== Segment start ==

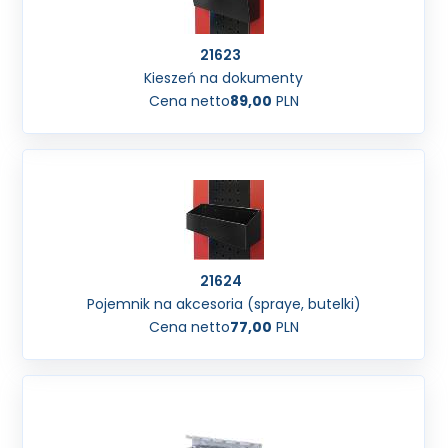
21623
Kieszeń na dokumenty
Cena netto
89,00
PLN
21624
Pojemnik na akcesoria (spraye, butelki)
Cena netto
77,00
PLN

== Segment end ==

* [TASK REQUIREMENTS]
Repeat the material above verbatim. Leave the pictures behind.

* [SOLUTION FOR THIS TASK]
21623
Kieszeń na dokumenty
Cena netto
89,00
PLN
21624
Pojemnik na akcesoria (spraye, butelki)
Cena netto
77,00
PLN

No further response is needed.